Status in Ubuntu Cloud Archive:
  Fix Released
Status in Ubuntu Cloud Archive mitaka series:
  Triaged
Status in Ubuntu Cloud Archive newton series:
  Triaged
Status in os-brick:
  Fix Released
Status in python-os-brick package in Ubuntu:
  Fix Released
Status in python-os-brick source package in Xenial:
  In Progress
Status in python-os-brick source package in Yakkety:
  Triaged

Bug description:
  [Impact]

   * multipath-tools has a bug that 'multipath -r' can cause
  /dev/mapper/<wwid> to be deleted and re-created momentarily (bug
  #1621340 is used to track this problem), thus os.stat(mdev) right
  after _rescan_multipath ('multipath -r') in os-brick can fail if it is
  executed before multipath dev being re-created.
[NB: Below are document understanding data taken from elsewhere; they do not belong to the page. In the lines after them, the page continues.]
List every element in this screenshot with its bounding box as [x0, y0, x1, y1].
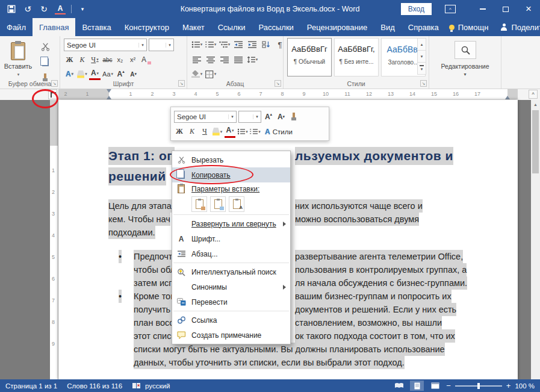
save-button[interactable] [6, 4, 17, 14]
menu-item-expand-collapse[interactable]: Развернуть или свернуть [172, 216, 290, 231]
font-dialog-launcher[interactable] [178, 80, 185, 87]
page-indicator[interactable]: Страница 1 из 1 [5, 382, 57, 390]
mini-italic-button[interactable]: К [187, 126, 197, 138]
language-indicator[interactable]: русский [145, 382, 170, 390]
menu-item-paragraph[interactable]: Абзац... [172, 246, 290, 261]
tab-help[interactable]: Справка [402, 18, 445, 36]
increase-indent-button[interactable] [246, 39, 259, 51]
editing-dropdown-arrow[interactable] [429, 72, 501, 77]
zoom-slider[interactable] [455, 385, 502, 387]
tab-file[interactable]: Файл [0, 18, 33, 36]
zoom-in-button[interactable] [506, 381, 511, 390]
redo-button[interactable] [39, 4, 49, 14]
menu-item-link[interactable]: Ссылка [172, 313, 290, 328]
zoom-level[interactable]: 100 % [515, 382, 535, 390]
clipboard-dialog-launcher[interactable] [51, 80, 58, 87]
mini-format-painter-button[interactable] [288, 111, 299, 123]
numbering-button[interactable] [204, 39, 217, 51]
mini-numbering-button[interactable] [250, 126, 261, 138]
left-indent-marker[interactable] [107, 96, 111, 99]
strikethrough-button[interactable]: abc [102, 54, 113, 66]
line-spacing-button[interactable] [246, 54, 259, 66]
bullets-button[interactable] [190, 39, 203, 51]
copy-button[interactable] [35, 54, 55, 70]
sort-button[interactable] [259, 39, 273, 51]
change-case-button[interactable]: Аа [102, 68, 114, 80]
shrink-font-button[interactable]: А [128, 68, 139, 80]
highlight-color-button[interactable] [76, 68, 88, 80]
font-color-button[interactable]: А [55, 4, 66, 14]
maximize-button[interactable] [494, 0, 517, 18]
first-line-indent-marker[interactable] [107, 89, 111, 93]
zoom-slider-thumb[interactable] [477, 383, 480, 389]
paste-merge-formatting-button[interactable] [210, 196, 226, 212]
font-color-button[interactable]: А [89, 68, 101, 80]
grow-font-button[interactable]: А [115, 68, 126, 80]
share-button[interactable]: Поделиться [497, 23, 540, 32]
align-left-button[interactable] [190, 54, 203, 66]
cut-button[interactable] [35, 39, 55, 54]
mini-bullets-button[interactable] [237, 126, 248, 138]
subscript-button[interactable]: x₂ [114, 54, 126, 66]
tab-mailings[interactable]: Рассылки [252, 18, 300, 36]
tab-design[interactable]: Конструктор [118, 18, 176, 36]
menu-item-synonyms[interactable]: Синонимы [172, 279, 290, 294]
mini-highlight-button[interactable] [212, 126, 223, 138]
justify-button[interactable] [232, 54, 245, 66]
menu-item-font[interactable]: А Шрифт... [172, 231, 290, 246]
menu-item-copy[interactable]: Копировать [172, 167, 290, 182]
style-card-no-spacing[interactable]: АаБбВвГг, ¶ Без инте... [334, 38, 379, 76]
mini-font-name-select[interactable]: Segoe UI [174, 111, 237, 123]
read-mode-button[interactable] [392, 381, 406, 391]
tab-home[interactable]: Главная [33, 18, 75, 36]
tab-stop-selector[interactable] [48, 89, 57, 99]
right-indent-marker[interactable] [505, 96, 510, 99]
undo-button[interactable] [22, 4, 33, 14]
tab-layout[interactable]: Макет [176, 18, 211, 36]
mini-font-size-select[interactable] [238, 111, 261, 123]
font-size-select[interactable] [149, 39, 174, 51]
mini-font-color-button[interactable]: А [225, 126, 235, 138]
scrollbar-thumb[interactable] [532, 110, 539, 173]
decrease-indent-button[interactable] [232, 39, 245, 51]
qat-customize-button[interactable] [77, 4, 88, 14]
align-center-button[interactable] [204, 54, 217, 66]
tell-me-button[interactable]: Помощн [445, 23, 492, 32]
sign-in-button[interactable]: Вход [401, 3, 432, 15]
menu-item-smart-lookup[interactable]: Интеллектуальный поиск [172, 264, 290, 279]
align-right-button[interactable] [218, 54, 231, 66]
collapse-ribbon-button[interactable] [529, 90, 538, 99]
scroll-up-arrow-icon[interactable] [531, 100, 540, 109]
menu-item-new-comment[interactable]: Создать примечание [172, 328, 290, 343]
editing-button[interactable] [455, 41, 476, 59]
zoom-out-button[interactable] [446, 381, 451, 390]
styles-scroll-down-button[interactable] [417, 50, 426, 63]
menu-item-translate[interactable]: Перевести [172, 294, 290, 310]
italic-button[interactable]: К [76, 54, 88, 66]
paste-button[interactable]: Вставить [2, 39, 34, 86]
text-effects-button[interactable]: А [64, 68, 75, 80]
print-layout-button[interactable] [410, 381, 424, 391]
close-button[interactable] [517, 0, 540, 18]
ribbon-display-options-icon[interactable] [445, 5, 456, 13]
styles-gallery-more-button[interactable] [417, 62, 426, 75]
tab-insert[interactable]: Вставка [75, 18, 117, 36]
proofing-icon[interactable] [132, 382, 141, 389]
multilevel-list-button[interactable] [218, 39, 231, 51]
mini-underline-button[interactable]: Ч [199, 126, 210, 138]
borders-button[interactable] [204, 68, 217, 80]
vertical-scrollbar[interactable] [531, 100, 540, 379]
styles-dialog-launcher[interactable] [420, 80, 427, 87]
paragraph-dialog-launcher[interactable] [275, 80, 281, 87]
clear-formatting-button[interactable]: А [140, 54, 151, 66]
font-name-select[interactable]: Segoe UI [64, 39, 147, 51]
paste-keep-formatting-button[interactable] [191, 196, 207, 212]
web-layout-button[interactable] [428, 381, 442, 391]
bold-button[interactable]: Ж [64, 54, 75, 66]
minimize-button[interactable] [471, 0, 494, 18]
underline-button[interactable]: Ч [89, 54, 101, 66]
mini-bold-button[interactable]: Ж [174, 126, 185, 138]
shading-button[interactable] [190, 68, 203, 80]
tab-references[interactable]: Ссылки [211, 18, 252, 36]
superscript-button[interactable]: x² [127, 54, 138, 66]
This will also lead to
  multipath iscsi does not logout of sessions on xenial.

  [Test Case]

   * Enable cinder multipath by adding iscsi_ip_address and iscsi_secondary_ip_addresses in cinder.conf
   * Enable nova multipath by adding iscsi_use_multipath=True in [libvirt] secion of nova.conf
   * Detach a iSCSI volume
   * Check that devices/symlinks do not get messed up mentioned below, or check that multipath device /dev/mapper/<wwid> doesn't be deleted and re-created momentarily

  [Regression Potential]

   * multipath-tools loads devices on its own, we shouldn't need to be
  forcing multipathd to do reload, so there is no regression potential.

  stack at xenial-devstack-master-master-20160914-092014:~$ sudo iscsiadm -m session
  tcp: [5] 10.0.1.10:3260,1 iqn.2010-06.com.purestorage:flasharray.3adbe40b49bac873 (non-flash)
  tcp: [6] 10.0.5.10:3260,1 iqn.2010-06.com.purestorage:flasharray.3adbe40b49bac873 (non-flash)
  tcp: [7] 10.0.1.11:3260,1 iqn.2010-06.com.purestorage:flasharray.3adbe40b49bac873 (non-flash)
  tcp: [8] 10.0.5.11:3260,1 iqn.2010-06.com.purestorage:flasharray.3adbe40b49bac873 (non-flash)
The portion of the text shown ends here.